Get Free WhatsApp Updates!
Notices, Deadlines & Correspondence

Patent Information

Application #

Filing Date

18 July 2025

Publication Number

30/2025

Publication Type

INA

Invention Field

COMPUTER SCIENCE

Status

Parent Application

Applicants

MLR Institute of Technology

Hyderabad

Inventors

1. Mrs.Chandana

Department of Information Technology, MLR Institute of Technology, Hyderabad

2. Mr.Anwar Ali

Department of Information Technology, MLR Institute of Technology, Hyderabad

3. Dr.B.Varija

Department of Information Technology, MLR Institute of Technology, Hyderabad

4. Mr. G.Vidyasagar

Department of Information Technology, MLR Institute of Technology, Hyderabad

Specification

Description:Field of Invention
The present invention relates to the field of digital image forensics, more specifically to image splicing detection using advanced computational methods. It encompasses techniques from machine learning, deep learning, and quantum machine learning for detecting image tampering, with applications in areas such as digital security, media authentication, legal evidence verification, and content integrity validation.
Background of the Invention
Key-point based techniques have proved beneficial in providing a higher detection accuracy for copy-move forgery incidents. Some of these techniques require heavy processing time and are computationally expensive, for example, the camera-based forensics techniques.
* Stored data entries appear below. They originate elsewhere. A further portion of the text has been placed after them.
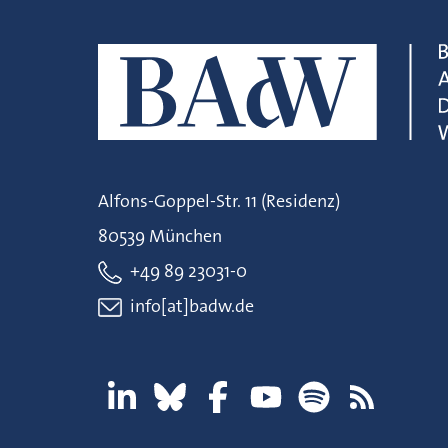
Alfons-Goppel-Str. 11 (Residenz)
80539 München
+49 89 23031-0
info[at]badw.de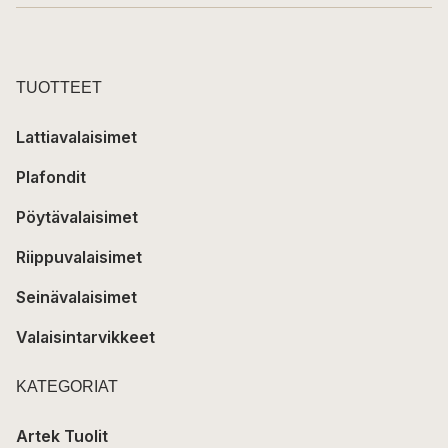
TUOTTEET
Lattiavalaisimet
Plafondit
Pöytävalaisimet
Riippuvalaisimet
Seinävalaisimet
Valaisintarvikkeet
KATEGORIAT
Artek Tuolit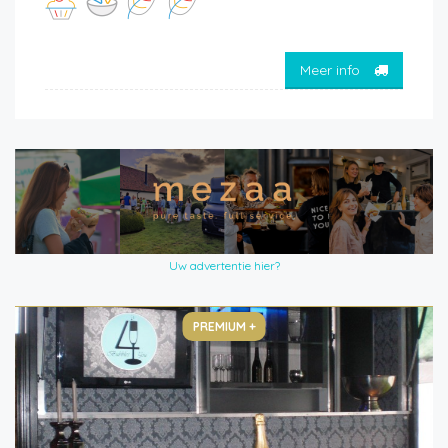
Meer info
Uw advertentie hier?
PREMIUM +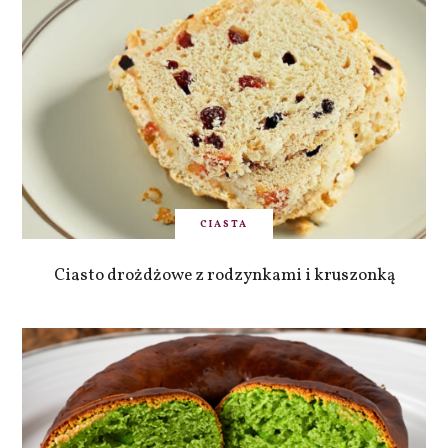
CIASTA
Ciasto drożdżowe z rodzynkami i kruszonką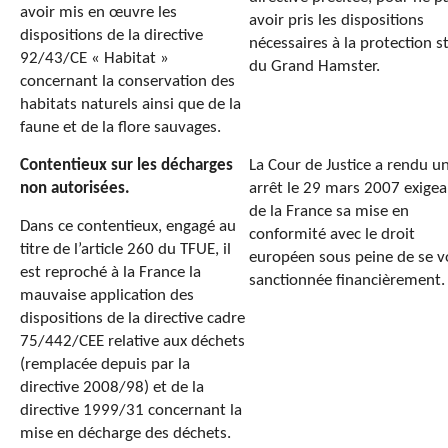
avoir mis en œuvre les
avoir pris les dispositions
dispositions de la directive
nécessaires à la protection st
92/43/CE « Habitat »
du Grand Hamster.
concernant la conservation des
habitats naturels ainsi que de la
faune et de la flore sauvages.
Contentieux sur les décharges
La Cour de Justice a rendu u
non autorisées.
arrêt le 29 mars 2007 exigea
de la France sa mise en
Dans ce contentieux, engagé au
conformité avec le droit
titre de l’article 260 du TFUE, il
européen sous peine de se v
est reproché à la France la
sanctionnée financièrement.
mauvaise application des
dispositions de la directive cadre
75/442/CEE relative aux déchets
(remplacée depuis par la
directive 2008/98) et de la
directive 1999/31 concernant la
mise en décharge des déchets.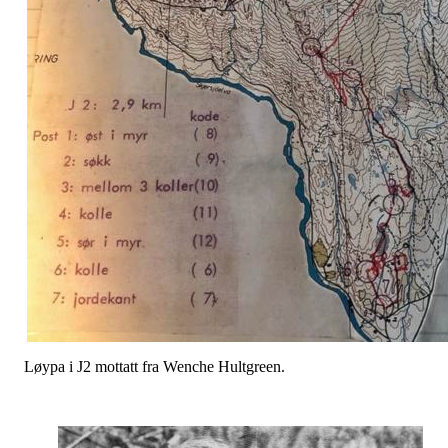
Løypa i J2 mottatt fra Wenche Hultgreen.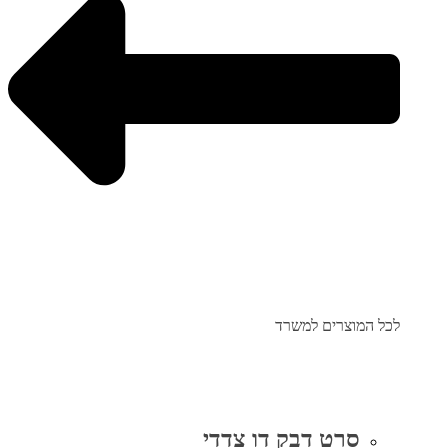
לכל המוצרים למשרד
סרט דבק דו צדדי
The techniques are still evolving to solve the complex image forgery problems like image splicing detection. Appropriate feature engineering (and/or feature selection) is an utmost step prior to selecting an appropriate classifier for the problem at hand. If the primary step fails, the classifier will not be able to make accurate predictions. Existing machine learning models have provided a higher detection accuracy on realistic image splicing datasets compared to the visually perceptible (or coarsely) spliced datasets. Selection of good and less features for quickly and accurately classifying image splices is still evolving. Feature engineering process can be avoided by allowing the deep learning model with several layers to learn meaningful representations from the input data provided with the help of a feedback mechanism. The deep learning models therefore help in identifying features that human beings would not normally process. Even a shallow deep learning network makes good predictions. An end-to-end deep learning model requires a larger training set which may not always be possible. Transfer learning approaches can help but may not be able to solve specific (peculiar/ unique) cases at hand. But these models with the support of GPU can speed up the entire learning and testing process unlike the computationally expensive feature engineering processes. Existing deep learning frameworks for image splicing detection are computationally complex in nature and rely on pre-trained models. Most have implemented deep learning only for the use of feature engineering and then classified the features using machine learning models. Quantum computing systems have proved to be effective in solving complex problems in polynomial time compared to classical systems which take exponential time to solve the same problem. Machine learning problems like optimization could be effectively solved using supervised quantum machine learning (QML) techniques. The results have shown an increase in the performance accuracy of QML has been explored in different areas of pattern classification but remains unexplored in the area of passive blind image splicing classification (US20230110591A1).
Recent studies have greatly applied the discrete wavelet transform and discrete cosine transform, and their variants, to extract relevant features for image splicing detection. Some of these techniques also applied the transforms to extract the noise inconsistencies for classifying authentic vs. spliced images. The fast Fourier transform has also been applied, while other approaches have used higher-order statistics or local binary and ternary patterns for the feature extraction process. Recent techniques use deep learning models in combination with feature transform techniques or independently to engineer features that are then passed onto machine learning classifiers. The most popular classifier for image splicing detection has been the support vector machine, followed by ensemble models like Bagging, AdaBoost, and Random Forest, distance-based classifiers like K-nearest neighbors, probabilistic models like logistic regression and Bayesian models, and linear models based on perceptron like neural networks and their variants. Most of these techniques pre-process the images before extracting features, such as converting the RGB image to gray-level or YCbCr format.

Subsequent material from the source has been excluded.